▶ [Task objective] A word-for-word copy of the line containing "Marketing digital (1027, 611)" and every following line to the end of the data below is all the answer should hold.

───── Input data ─────

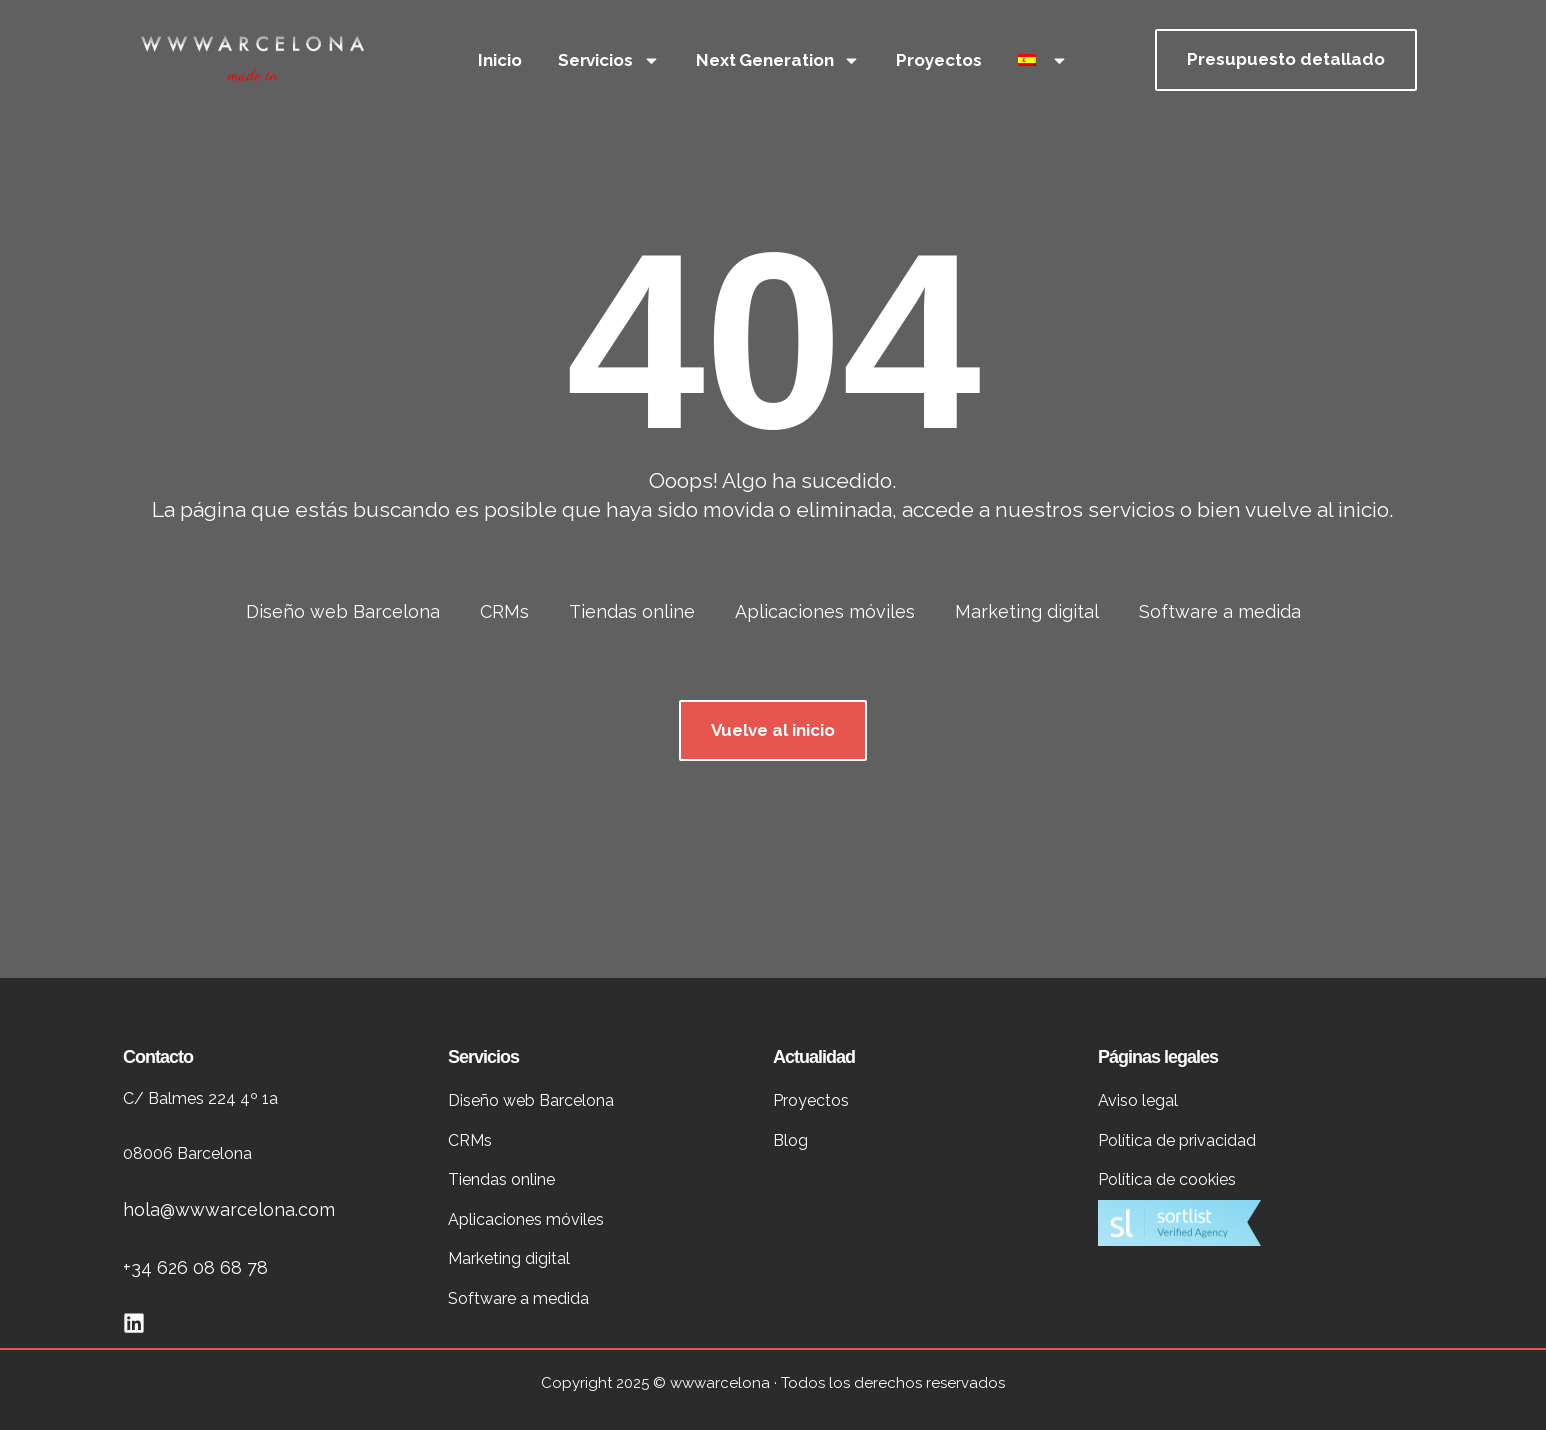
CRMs (504, 611)
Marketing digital (1027, 611)
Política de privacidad (1177, 1140)
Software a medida (1220, 611)
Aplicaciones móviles (825, 611)
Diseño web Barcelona (343, 611)
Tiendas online (632, 611)
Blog (790, 1140)
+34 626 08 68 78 (195, 1267)
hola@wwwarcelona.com (229, 1209)
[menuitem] (1043, 60)
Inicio (499, 60)
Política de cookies (1167, 1179)
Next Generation (778, 60)
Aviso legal (1138, 1100)
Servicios (609, 60)
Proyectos (938, 60)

─────

▶ [Answer to this task]
Marketing digital (1027, 611)
Política de privacidad (1177, 1140)
Software a medida (1220, 611)
Aplicaciones móviles (825, 611)
Diseño web Barcelona (343, 611)
Tiendas online (632, 611)
Blog (790, 1140)
+34 626 08 68 78 (195, 1267)
hola@wwwarcelona.com (229, 1209)
[menuitem] (1043, 60)
Inicio (499, 60)
Política de cookies (1167, 1179)
Next Generation (778, 60)
Aviso legal (1138, 1100)
Servicios (609, 60)
Proyectos (938, 60)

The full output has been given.